### Assigned task:
Transcribe every entry that follows exactly, omitting all pictures.

### Information given:
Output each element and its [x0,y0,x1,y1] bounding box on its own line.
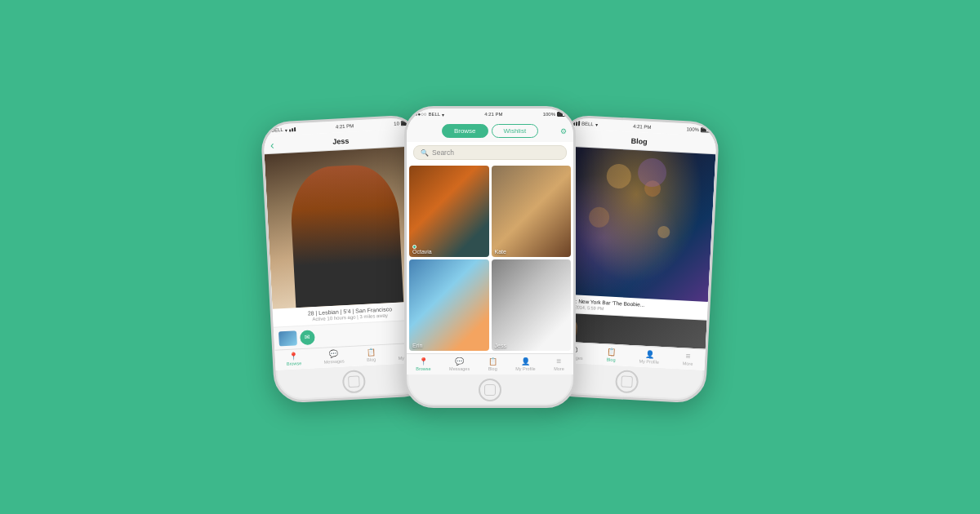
tab-blog-center[interactable]: 📋 Blog [488,357,497,371]
browse-label-center: Browse [416,366,430,371]
toggle-bar: Browse Wishlist ⚙ [407,120,573,142]
profile-photo-left [265,146,427,309]
time-right: 4:21 PM [633,124,652,130]
signal-bars-left [289,127,296,131]
grid-cell-erin[interactable]: Erin [409,259,489,351]
nav-title-right: Blog [630,136,647,145]
blog-icon-center: 📋 [488,357,497,366]
msg-thumbnail [278,330,297,346]
person-silhouette [288,163,403,308]
signal-bar-3 [294,127,296,131]
home-button-left[interactable] [341,370,365,393]
grid-cell-kate[interactable]: Kate [492,166,572,257]
more-label-right: More [683,361,693,366]
blog-label-center: Blog [488,366,497,371]
time-center: 4:21 PM [484,112,502,117]
messages-label-left: Messages [324,358,345,364]
filter-icon[interactable]: ⚙ [560,127,567,135]
time-left: 4:21 PM [336,123,354,129]
tab-blog-right[interactable]: 📋 Blog [606,348,616,362]
jelly-c3 [588,207,609,228]
battery-pct-left: 10 [394,121,399,126]
battery-icon-right [701,127,709,133]
more-icon-center: ≡ [557,357,562,366]
jelly-c1 [606,163,632,189]
browse-label-left: Browse [287,361,302,366]
messages-label-center: Messages [449,366,470,371]
messages-icon-center: 💬 [455,357,464,366]
jelly-c5 [637,157,667,188]
tab-bar-center: 📍 Browse 💬 Messages 📋 Blog 👤 My Profile … [407,353,573,374]
status-left: BELL ▾ [271,126,296,134]
blog-icon-right: 📋 [607,348,617,357]
search-bar[interactable]: 🔍 Search [413,145,567,160]
tab-messages-left[interactable]: 💬 Messages [323,349,345,364]
home-button-center[interactable] [479,379,501,401]
blog-icon-left: 📋 [366,348,376,357]
signal-bar-1 [289,129,291,131]
home-button-right[interactable] [614,370,638,393]
wifi-icon-left: ▾ [285,126,287,132]
profile-icon-right: 👤 [644,349,654,358]
profile-icon-center: 👤 [521,357,530,366]
tab-profile-right[interactable]: 👤 My Profile [639,349,659,364]
blog-hero-image [554,146,715,302]
grid-cell-octavia[interactable]: Octavia [409,166,489,257]
battery-icon-center [557,112,565,117]
profile-label-right: My Profile [639,358,659,364]
more-icon-right: ≡ [685,352,690,361]
profile-label-center: My Profile [515,366,535,371]
tab-messages-center[interactable]: 💬 Messages [449,357,470,371]
person-name-jess: Jess [495,343,506,348]
more-label-center: More [554,366,564,371]
carrier-left: BELL [271,127,283,133]
blog-label-left: Blog [367,357,376,362]
tab-profile-center[interactable]: 👤 My Profile [515,357,535,371]
browse-grid: Octavia Kate Erin Jess [407,163,573,353]
person-name-kate: Kate [495,249,506,255]
signal-bar-r4 [578,121,580,126]
search-icon: 🔍 [421,149,429,157]
browse-icon-center: 📍 [419,357,428,366]
phones-container: BELL ▾ 4:21 PM 10 ‹ Jess [0,0,980,514]
tab-more-center[interactable]: ≡ More [554,357,564,371]
screen-center: Browse Wishlist ⚙ 🔍 Search Octavia Kate [407,120,573,374]
battery-pct-center: 100% [543,112,555,117]
status-left-center: ●●○○ BELL ▾ [415,112,444,117]
tab-more-right[interactable]: ≡ More [683,351,693,366]
message-icon[interactable]: ✉ [300,330,315,345]
jelly-decoration [554,146,715,302]
battery-pct-right: 100% [686,126,699,132]
carrier-center: ●●○○ [415,112,427,117]
wifi-icon-center: ▾ [442,112,444,117]
person-name-octavia: Octavia [412,249,432,255]
search-placeholder: Search [432,148,454,157]
back-button-left[interactable]: ‹ [270,138,275,151]
jelly-c4 [657,225,670,238]
browse-toggle[interactable]: Browse [442,124,488,138]
tab-browse-left[interactable]: 📍 Browse [286,352,301,366]
wifi-icon-right: ▾ [595,122,598,127]
grid-cell-jess[interactable]: Jess [492,259,572,351]
signal-bar-2 [292,128,293,131]
tab-blog-left[interactable]: 📋 Blog [366,348,376,362]
phone-center: ●●○○ BELL ▾ 4:21 PM 100% Browse Wishlist… [404,106,576,408]
tab-browse-center[interactable]: 📍 Browse [416,357,430,371]
carrier-name-center: BELL [429,112,441,117]
signal-bar-r3 [576,122,577,126]
status-right-right: 100% [686,126,709,132]
person-name-erin: Erin [412,343,422,348]
messages-icon-left: 💬 [329,350,339,359]
status-left-right: BELL ▾ [571,120,598,127]
nav-title-left: Jess [332,136,350,145]
status-bar-center: ●●○○ BELL ▾ 4:21 PM 100% [407,109,573,120]
browse-icon-left: 📍 [289,352,299,361]
status-right-center: 100% [543,112,565,117]
wishlist-toggle[interactable]: Wishlist [492,124,539,138]
carrier-right: BELL [581,121,594,126]
blog-label-right: Blog [606,357,615,362]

### Finished task:
Output each element and its [x0,y0,x1,y1] bounding box on its own line.
tab-blog-center[interactable]: 📋 Blog [488,357,497,371]
browse-label-center: Browse [416,366,430,371]
toggle-bar: Browse Wishlist ⚙ [407,120,573,142]
profile-photo-left [265,146,427,309]
time-right: 4:21 PM [633,124,652,130]
signal-bars-left [289,127,296,131]
grid-cell-erin[interactable]: Erin [409,259,489,351]
nav-title-right: Blog [630,136,647,145]
blog-icon-center: 📋 [488,357,497,366]
msg-thumbnail [278,330,297,346]
person-silhouette [288,163,403,308]
signal-bar-3 [294,127,296,131]
home-button-left[interactable] [341,370,365,393]
grid-cell-kate[interactable]: Kate [492,166,572,257]
more-label-right: More [683,361,693,366]
blog-label-center: Blog [488,366,497,371]
time-center: 4:21 PM [484,112,502,117]
messages-label-left: Messages [324,358,345,364]
filter-icon[interactable]: ⚙ [560,127,567,135]
time-left: 4:21 PM [336,123,354,129]
tab-blog-right[interactable]: 📋 Blog [606,348,616,362]
jelly-c3 [588,207,609,228]
battery-pct-left: 10 [394,121,399,126]
battery-icon-right [701,127,709,133]
more-icon-center: ≡ [557,357,562,366]
jelly-c1 [606,163,632,189]
browse-label-left: Browse [287,361,302,366]
messages-label-center: Messages [449,366,470,371]
messages-icon-center: 💬 [455,357,464,366]
jelly-c5 [637,157,667,188]
tab-bar-center: 📍 Browse 💬 Messages 📋 Blog 👤 My Profile … [407,353,573,374]
status-left: BELL ▾ [271,126,296,134]
blog-icon-right: 📋 [607,348,617,357]
search-bar[interactable]: 🔍 Search [413,145,567,160]
tab-messages-left[interactable]: 💬 Messages [323,349,345,364]
home-button-center[interactable] [479,379,501,401]
blog-icon-left: 📋 [366,348,376,357]
signal-bar-1 [289,129,291,131]
home-button-right[interactable] [614,370,638,393]
wifi-icon-left: ▾ [285,126,287,132]
profile-icon-right: 👤 [644,349,654,358]
profile-icon-center: 👤 [521,357,530,366]
tab-profile-right[interactable]: 👤 My Profile [639,349,659,364]
blog-hero-image [554,146,715,302]
grid-cell-octavia[interactable]: Octavia [409,166,489,257]
battery-icon-center [557,112,565,117]
profile-label-right: My Profile [639,358,659,364]
more-icon-right: ≡ [685,352,690,361]
profile-label-center: My Profile [515,366,535,371]
tab-messages-center[interactable]: 💬 Messages [449,357,470,371]
person-name-jess: Jess [495,343,506,348]
more-label-center: More [554,366,564,371]
carrier-left: BELL [271,127,283,133]
blog-label-left: Blog [367,357,376,362]
tab-profile-center[interactable]: 👤 My Profile [515,357,535,371]
browse-grid: Octavia Kate Erin Jess [407,163,573,353]
person-name-kate: Kate [495,249,506,255]
signal-bar-r4 [578,121,580,126]
search-icon: 🔍 [421,149,429,157]
browse-icon-center: 📍 [419,357,428,366]
phones-container: BELL ▾ 4:21 PM 10 ‹ Jess [0,0,980,514]
tab-more-center[interactable]: ≡ More [554,357,564,371]
screen-center: Browse Wishlist ⚙ 🔍 Search Octavia Kate [407,120,573,374]
battery-pct-center: 100% [543,112,555,117]
status-left-center: ●●○○ BELL ▾ [415,112,444,117]
tab-more-right[interactable]: ≡ More [683,351,693,366]
message-icon[interactable]: ✉ [300,330,315,345]
jelly-decoration [554,146,715,302]
battery-pct-right: 100% [686,126,699,132]
carrier-center: ●●○○ [415,112,427,117]
wifi-icon-center: ▾ [442,112,444,117]
person-name-octavia: Octavia [412,249,432,255]
search-placeholder: Search [432,148,454,157]
back-button-left[interactable]: ‹ [270,138,275,151]
jelly-c4 [657,225,670,238]
browse-toggle[interactable]: Browse [442,124,488,138]
tab-browse-left[interactable]: 📍 Browse [286,352,301,366]
wifi-icon-right: ▾ [595,122,598,127]
grid-cell-jess[interactable]: Jess [492,259,572,351]
signal-bar-2 [292,128,293,131]
tab-blog-left[interactable]: 📋 Blog [366,348,376,362]
phone-center: ●●○○ BELL ▾ 4:21 PM 100% Browse Wishlist… [404,106,576,408]
tab-browse-center[interactable]: 📍 Browse [416,357,430,371]
carrier-name-center: BELL [429,112,441,117]
signal-bar-r3 [576,122,577,126]
status-right-right: 100% [686,126,709,132]
person-name-erin: Erin [412,343,422,348]
messages-icon-left: 💬 [329,350,339,359]
status-left-right: BELL ▾ [571,120,598,127]
nav-title-left: Jess [332,136,350,145]
status-bar-center: ●●○○ BELL ▾ 4:21 PM 100% [407,109,573,120]
browse-icon-left: 📍 [289,352,299,361]
status-right-center: 100% [543,112,565,117]
wishlist-toggle[interactable]: Wishlist [492,124,539,138]
carrier-right: BELL [581,121,594,126]
blog-label-right: Blog [606,357,615,362]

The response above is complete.